Никто бы из иностранцев не подумал, что перед ним парижанин. Таких я уже потом не встречал в Париже ни в каких сферах —: ни в прессе, ни среди поэтов и писателей, ни среди профессоров, адвокатов, медиков.
Жил он тогда около Люксембургского сада, в тесноватой квартире, с женой и дочерью, стареющей девицей. Мне уже было известно через Вырубова, что у этого позитивиста, переводчика книги Штрауса об Иисусе Христе, жена и дочь — ярые клерикалки. Но у мудрецов всегда так бывает. И у Сократа была жена Ксантиппа. А эти по крайней мере не ссорились с ним и оберегали его спокойствие и материальное довольство. Но и требовательность его была самая философская. Он работал целыми днями в крошечном кабинете, и тут же, на маленьком столике, ему ставили завтрак, состоявший из самой скудной пищи. Работоспособность в этом уже 60-летнем старике была изумительная. Он мог без устали, изо дня в день работать до шестнадцати часов и никуда не ходил, кроме заседаний «Института», где был уже членом по разряду «Надписей и литературы» (и где его приятелем был Ренан), и визитов к вдове Огюста Конта — престарелой и больной; к ней и наш Вырубов являлся на поклон и, как я позднее узнал, поддерживал ее материально.

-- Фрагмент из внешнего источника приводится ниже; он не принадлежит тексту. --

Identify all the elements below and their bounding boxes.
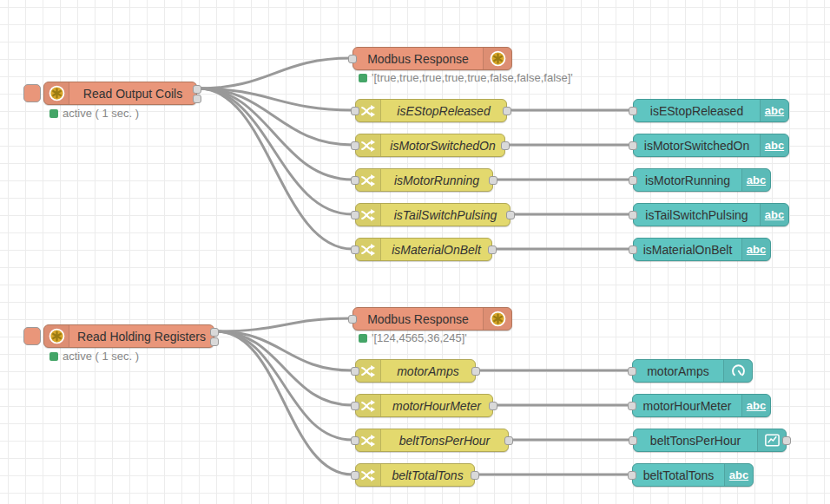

Литтре, при научно-философском свободомыслии, не был равнодушен к общественным и политическим вопросам. В нем сидел даже немножко инсургент революции 1848 года, когда он с ружьем участвовал в схватке с войсками и муниципальной стражей.
Предметом его ненависти оставался Наполеон III. И эту нелюбовь к Бонапартову режиму распространял он и на великого главу династии. Это был род его «пунктика».
Он не только оценивал «корсиканца» как хищного себялюбца с манией величия, но отрицал и его военный гений. По этой части они могли бы подать друг другу руку с Л.Толстым, который как раз в эти годы писал «Войну и мир». Необычайных административных способностей он не отрицал у Наполеона I, а только его военный гений. Литтре молодым человеком состоял секретарем у одного из бывших министров Бонапарта. И тот рассказывал ему постоянно, какой изумительный работник был император и как был одарен для всего, что входит в машину управления.